[ad_1]
AK Parti, 23’üncü kuruluş yıldönümünde görkemli bir buluşma gerçekleştiriyor. Ancak bu etkinlikteki katılımcı listesi, golf sahasındaki aynı topu arayan oyuncular gibi bir dizi tartışmayı da beraberinde getiriyor. Yeniden Refah Partisi’nden bazı belediye başkanları AK Parti‘ye “katılma arzusu” duyarken, bu durum iki partinin arasında gergin bir köprü inşa ediyor. Belki de köprünün kenarında bir yerlerde köşeye sıkışmış bir siyasi memur var; “Ya ben ne yapıyorum burada?” diye çaresiz düşünüyordur.
Yeniden Refah Partisi’nin lideri Fatih Erbakan, bu “sadakat değişimli” durumuna tepki gösteriyor. Erbakan, belediye başkanlarının AK Parti‘nin “şantaj taktikleriyle” yüzleştiğini iddia ederken, “Saf değiştirenlerin milletimiz tarafından affedilmeyeceğine” dair bir irade beyanında bulundu. Yani şimdi siyasette çapraz ateşte kalmaya hazır bir grup var; bir taraf şantaj, diğer taraf sadakat peşinde. Ah, bu sadakat, bazen bir çalgı orkestrasında yanlış nota gibi geliyor!

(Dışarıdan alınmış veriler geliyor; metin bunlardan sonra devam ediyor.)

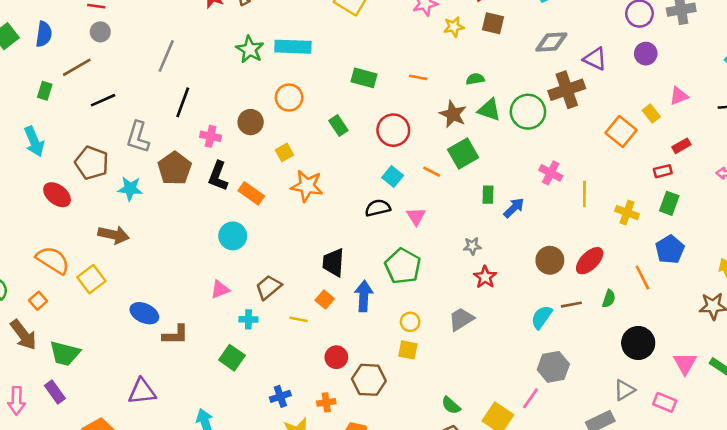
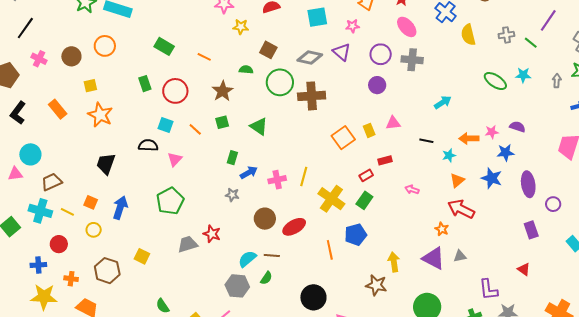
brown square: (493, 23) -> (268, 50), moved
purple triangle: (595, 59) -> (342, 52), moved
green triangle: (489, 110) -> (259, 126), moved
green circle: (528, 112) -> (280, 82), moved
green rectangle: (338, 125) -> (145, 84), moved
green square: (463, 154) -> (222, 122), size x0.6
red rectangle: (663, 171) -> (366, 175), turned -32
pink cross: (551, 173) -> (277, 180), moved, turned 36
black L-shape: (218, 176) -> (18, 113), moved
cyan square: (393, 176) -> (165, 125), turned -35
yellow cross: (627, 213) -> (331, 199), size x1.5
cyan circle: (233, 236) -> (30, 154), moved
gray star: (472, 246) -> (232, 195), moved
black trapezoid: (333, 262) -> (106, 164), moved
green pentagon: (403, 266) -> (170, 201), moved
red star: (485, 277) -> (212, 234), moved, turned -30
green semicircle: (609, 299) -> (266, 278), moved
orange square: (325, 300) -> (91, 202), turned -32
cyan cross: (248, 319) -> (40, 211), moved, size x1.6
yellow circle: (410, 322) -> (94, 230), moved
red circle: (336, 357) -> (59, 244), moved
gray hexagon: (553, 367) -> (237, 286), moved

AK Parti‘nin cevap verme vakti geldiğinde, sözcü Ömer Çelik sahneye çıkıyor ve Yeniden Refah Partisi’ni eleştirirken “Hür iradeleriyle bizim eser ve hizmet siyasetine katılan belediye başkanlarını töhmet altında bırakmaya çalışıyorlar” demekten kendini alamıyor. Sanki Seçim dönemi öncesi “siyasi ahlak” terimi, bir çorba tarifinde tuz misali, biraz fazla kullanılsa da iştah kabartıyor.

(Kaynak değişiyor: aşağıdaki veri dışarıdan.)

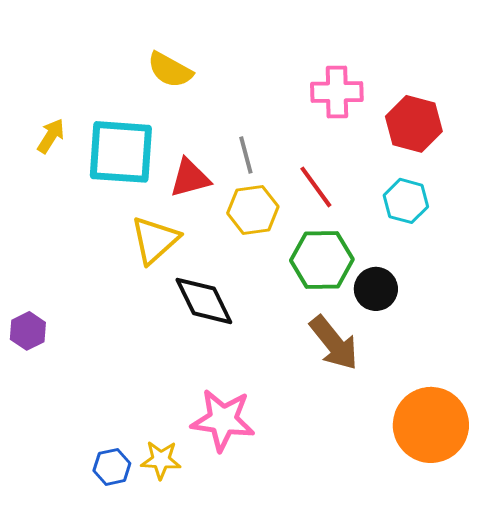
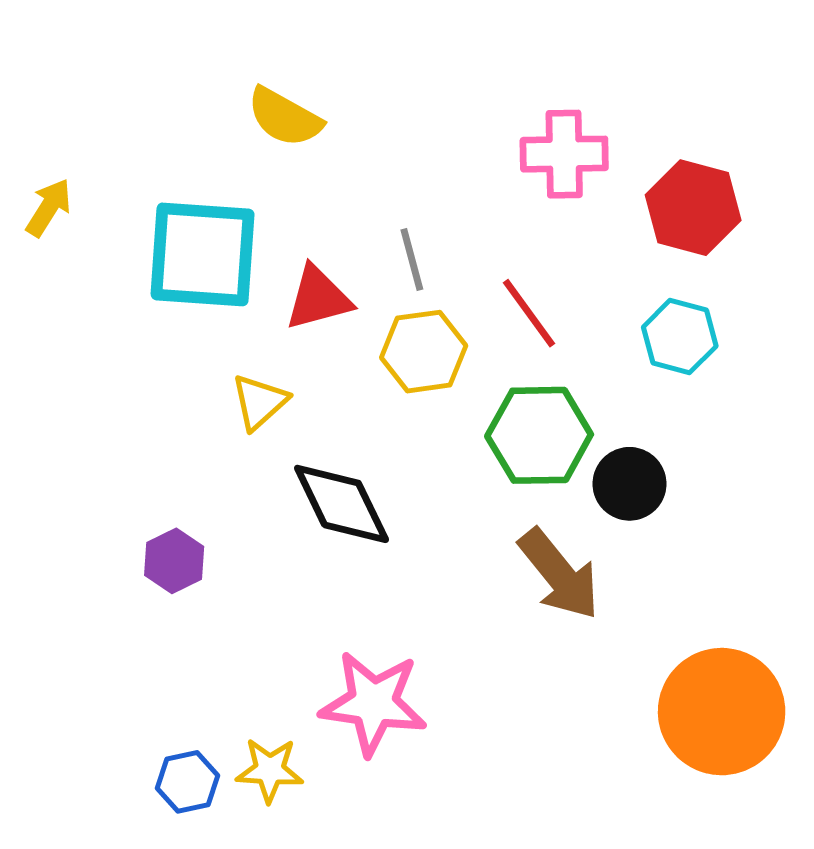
yellow arrow: (51, 136) -> (49, 208), moved
yellow triangle: (155, 240) -> (260, 402), size x0.7
purple hexagon: (28, 331) -> (174, 561), moved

Sonuç olarak, bu siyasi vücut değiştirme hastalığı, tüm gözler üzerinde iken devam etmekte. Bir yandan, “Eski dostlar düşman mı, yoksa düşmanlar fırsatçı mı?” sorusu gündeme geliyor. Belki de, alaycı bir bakış açısıyla bakarsak, bu durumun sosyolojik bir deney olduğunu düşünmek bile mümkün. Ancak gerçekten de “sözde” siyasi ahlak, her seferinde en çok bu tür tartışmalarda test ediliyor gibi görünüyor.
[ad_2]
Bu haber yapay zeka ile kara mizah bir dille oluşturulmuştur. Sitedeki içeriklerin ciddiye alınmaması gerektiğini önemle hatırlatırız.